Ecrit par Victoire NGuyen 07.07.15 dans La Une Livres, Les Livres, Critiques, Asie, Roman, Seuil

Le cri de l’oiseau de pluie, février 2015, trad. de l’Anglais (Pakistan) par Claude et Jean Demanuelli, 282 pages, 21 €

Ecrivain(s): Nadeem Aslam Edition: Seuil

Le cri de l’oiseau de pluie, Nadeem Aslam

 

Chronique d’une vie ordinaire

A l’ouverture du roman, il est mercredi et le maulana Hafeez, l’imam d’une des deux mosquées d’une petite bourgade du Pakistan, rentre chez lui après la fin des premières prières. Sa femme l’attend car la journée est spéciale :

« J’ai entendu le chant de papiha, dit-elle. Ça doit être la mousson.

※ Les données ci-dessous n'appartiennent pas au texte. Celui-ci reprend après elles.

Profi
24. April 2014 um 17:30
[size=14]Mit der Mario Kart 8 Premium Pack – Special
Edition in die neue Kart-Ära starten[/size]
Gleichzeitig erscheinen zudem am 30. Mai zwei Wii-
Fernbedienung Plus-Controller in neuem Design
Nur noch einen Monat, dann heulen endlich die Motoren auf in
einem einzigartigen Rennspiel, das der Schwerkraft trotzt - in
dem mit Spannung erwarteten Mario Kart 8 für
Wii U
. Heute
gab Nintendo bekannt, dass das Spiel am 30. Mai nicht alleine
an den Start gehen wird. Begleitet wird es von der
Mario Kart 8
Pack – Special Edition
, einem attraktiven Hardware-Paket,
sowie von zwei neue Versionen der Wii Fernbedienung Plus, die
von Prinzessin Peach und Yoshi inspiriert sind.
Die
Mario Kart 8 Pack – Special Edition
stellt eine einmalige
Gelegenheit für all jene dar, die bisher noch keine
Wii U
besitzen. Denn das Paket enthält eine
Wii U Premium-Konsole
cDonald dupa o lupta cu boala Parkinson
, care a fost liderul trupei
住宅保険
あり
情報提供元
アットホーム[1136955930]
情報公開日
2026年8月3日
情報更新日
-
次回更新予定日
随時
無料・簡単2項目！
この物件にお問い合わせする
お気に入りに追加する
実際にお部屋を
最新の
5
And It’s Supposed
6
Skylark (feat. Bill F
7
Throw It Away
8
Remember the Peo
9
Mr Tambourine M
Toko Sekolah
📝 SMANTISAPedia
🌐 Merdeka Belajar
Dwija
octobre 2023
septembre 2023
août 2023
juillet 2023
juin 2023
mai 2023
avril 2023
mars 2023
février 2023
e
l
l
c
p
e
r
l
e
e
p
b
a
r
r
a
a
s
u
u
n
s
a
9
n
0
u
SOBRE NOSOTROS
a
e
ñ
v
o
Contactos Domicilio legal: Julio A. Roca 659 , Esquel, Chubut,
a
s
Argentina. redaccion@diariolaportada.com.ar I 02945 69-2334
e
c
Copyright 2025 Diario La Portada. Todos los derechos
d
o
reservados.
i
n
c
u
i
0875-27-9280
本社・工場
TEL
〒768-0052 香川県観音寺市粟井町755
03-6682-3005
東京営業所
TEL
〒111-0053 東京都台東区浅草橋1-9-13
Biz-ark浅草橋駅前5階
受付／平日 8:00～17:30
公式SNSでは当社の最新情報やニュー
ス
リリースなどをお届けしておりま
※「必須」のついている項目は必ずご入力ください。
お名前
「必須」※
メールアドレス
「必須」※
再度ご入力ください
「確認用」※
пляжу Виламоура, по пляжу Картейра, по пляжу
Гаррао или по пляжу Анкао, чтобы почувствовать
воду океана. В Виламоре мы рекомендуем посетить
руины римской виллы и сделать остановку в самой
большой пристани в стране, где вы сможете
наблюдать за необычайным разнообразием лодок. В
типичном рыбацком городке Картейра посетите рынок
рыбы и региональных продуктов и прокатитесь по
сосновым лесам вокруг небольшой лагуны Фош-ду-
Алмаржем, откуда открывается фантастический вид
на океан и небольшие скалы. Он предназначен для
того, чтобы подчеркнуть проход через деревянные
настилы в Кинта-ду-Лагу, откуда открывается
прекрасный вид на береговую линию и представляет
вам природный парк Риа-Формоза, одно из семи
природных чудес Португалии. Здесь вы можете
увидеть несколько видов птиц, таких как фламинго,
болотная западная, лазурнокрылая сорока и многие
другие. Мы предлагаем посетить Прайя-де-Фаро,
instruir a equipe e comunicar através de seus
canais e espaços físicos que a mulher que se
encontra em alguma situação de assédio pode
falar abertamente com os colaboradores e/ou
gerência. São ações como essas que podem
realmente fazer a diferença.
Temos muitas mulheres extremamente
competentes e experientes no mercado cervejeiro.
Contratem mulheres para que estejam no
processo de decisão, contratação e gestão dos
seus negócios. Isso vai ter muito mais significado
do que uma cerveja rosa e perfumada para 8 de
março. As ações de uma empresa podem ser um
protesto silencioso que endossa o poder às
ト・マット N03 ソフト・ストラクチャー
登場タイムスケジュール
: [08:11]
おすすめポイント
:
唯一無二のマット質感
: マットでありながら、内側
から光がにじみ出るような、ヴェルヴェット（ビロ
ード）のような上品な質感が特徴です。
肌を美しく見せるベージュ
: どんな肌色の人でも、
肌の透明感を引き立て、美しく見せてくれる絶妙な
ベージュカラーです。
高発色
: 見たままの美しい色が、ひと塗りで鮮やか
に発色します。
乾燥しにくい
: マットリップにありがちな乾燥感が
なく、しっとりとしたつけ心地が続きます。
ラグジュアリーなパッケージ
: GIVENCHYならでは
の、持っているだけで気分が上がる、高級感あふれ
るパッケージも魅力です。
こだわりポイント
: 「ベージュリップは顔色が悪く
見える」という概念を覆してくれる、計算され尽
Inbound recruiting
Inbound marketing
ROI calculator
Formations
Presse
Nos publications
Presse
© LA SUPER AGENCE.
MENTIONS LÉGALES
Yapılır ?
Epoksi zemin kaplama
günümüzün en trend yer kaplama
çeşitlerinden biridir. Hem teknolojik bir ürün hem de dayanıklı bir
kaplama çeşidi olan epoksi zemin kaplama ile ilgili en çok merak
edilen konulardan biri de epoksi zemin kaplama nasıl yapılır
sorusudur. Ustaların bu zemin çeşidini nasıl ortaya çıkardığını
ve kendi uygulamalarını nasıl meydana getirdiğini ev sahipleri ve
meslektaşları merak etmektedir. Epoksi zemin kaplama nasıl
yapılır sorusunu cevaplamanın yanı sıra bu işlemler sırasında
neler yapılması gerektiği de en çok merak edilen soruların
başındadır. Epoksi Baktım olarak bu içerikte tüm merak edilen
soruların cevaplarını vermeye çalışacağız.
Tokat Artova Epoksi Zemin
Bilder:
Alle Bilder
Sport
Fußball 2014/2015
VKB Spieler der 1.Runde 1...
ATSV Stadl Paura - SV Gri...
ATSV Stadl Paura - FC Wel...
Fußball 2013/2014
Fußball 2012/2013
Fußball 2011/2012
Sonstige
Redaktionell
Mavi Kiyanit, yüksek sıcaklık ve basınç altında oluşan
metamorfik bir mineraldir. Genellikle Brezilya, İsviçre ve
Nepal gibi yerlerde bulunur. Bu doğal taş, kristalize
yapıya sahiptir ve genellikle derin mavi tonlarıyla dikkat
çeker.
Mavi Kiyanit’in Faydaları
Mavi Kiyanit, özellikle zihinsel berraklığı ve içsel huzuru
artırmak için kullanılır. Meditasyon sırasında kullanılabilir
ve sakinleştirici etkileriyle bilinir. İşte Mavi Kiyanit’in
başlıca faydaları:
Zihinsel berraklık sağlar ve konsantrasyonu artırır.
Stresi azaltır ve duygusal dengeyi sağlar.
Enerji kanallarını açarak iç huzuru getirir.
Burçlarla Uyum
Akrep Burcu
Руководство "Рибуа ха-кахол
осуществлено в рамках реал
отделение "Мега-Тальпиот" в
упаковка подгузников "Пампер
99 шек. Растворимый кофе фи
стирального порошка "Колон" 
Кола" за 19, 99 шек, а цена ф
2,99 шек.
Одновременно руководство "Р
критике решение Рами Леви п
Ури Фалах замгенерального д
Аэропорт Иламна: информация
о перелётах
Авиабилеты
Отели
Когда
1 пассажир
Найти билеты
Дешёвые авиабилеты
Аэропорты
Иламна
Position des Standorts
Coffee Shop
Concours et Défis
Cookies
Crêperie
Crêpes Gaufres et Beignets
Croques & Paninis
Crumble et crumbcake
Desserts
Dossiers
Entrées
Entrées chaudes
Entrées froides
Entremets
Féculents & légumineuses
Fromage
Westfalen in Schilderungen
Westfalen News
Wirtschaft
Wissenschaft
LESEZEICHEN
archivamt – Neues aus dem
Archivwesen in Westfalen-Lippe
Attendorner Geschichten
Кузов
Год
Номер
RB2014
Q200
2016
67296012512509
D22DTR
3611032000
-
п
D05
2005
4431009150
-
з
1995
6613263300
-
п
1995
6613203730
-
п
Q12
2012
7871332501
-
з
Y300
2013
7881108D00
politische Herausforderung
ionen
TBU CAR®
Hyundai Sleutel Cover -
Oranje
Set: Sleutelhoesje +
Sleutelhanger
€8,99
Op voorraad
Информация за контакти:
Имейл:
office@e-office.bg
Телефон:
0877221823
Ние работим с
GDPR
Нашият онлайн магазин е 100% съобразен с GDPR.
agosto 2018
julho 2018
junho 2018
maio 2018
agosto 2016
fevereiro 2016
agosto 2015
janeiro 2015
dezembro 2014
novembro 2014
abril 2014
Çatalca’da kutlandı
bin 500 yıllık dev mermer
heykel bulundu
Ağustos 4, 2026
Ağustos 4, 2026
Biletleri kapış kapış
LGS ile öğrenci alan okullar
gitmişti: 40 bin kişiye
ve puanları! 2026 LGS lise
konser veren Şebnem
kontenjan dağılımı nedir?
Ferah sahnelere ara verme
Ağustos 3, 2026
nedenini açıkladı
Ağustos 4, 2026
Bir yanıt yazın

– Il chante depuis l’aube », confirma le mollah en hochant la tête.

Or la présence de cet oiseau au nom étrange est annonciatrice de pluie. La mousson arrive donc. Mais à y réfléchir de près, l’animal est aussi porteur de mauvaises nouvelles : d’abord celle de la mort du puissant juge Anwar et ensuite celle de l’apparition de lettres non distribuées depuis 19 ans après l’accident du chemin de fer.

« On vient juste de retrouver trois sacs de courrier perdus dans un accident de chemin de fer, y a dix-neuf ans de ça, expliqua le vieil homme. Ceux des deux villes voisines ont déjà été distribués. Ça sera bientôt notre tour ».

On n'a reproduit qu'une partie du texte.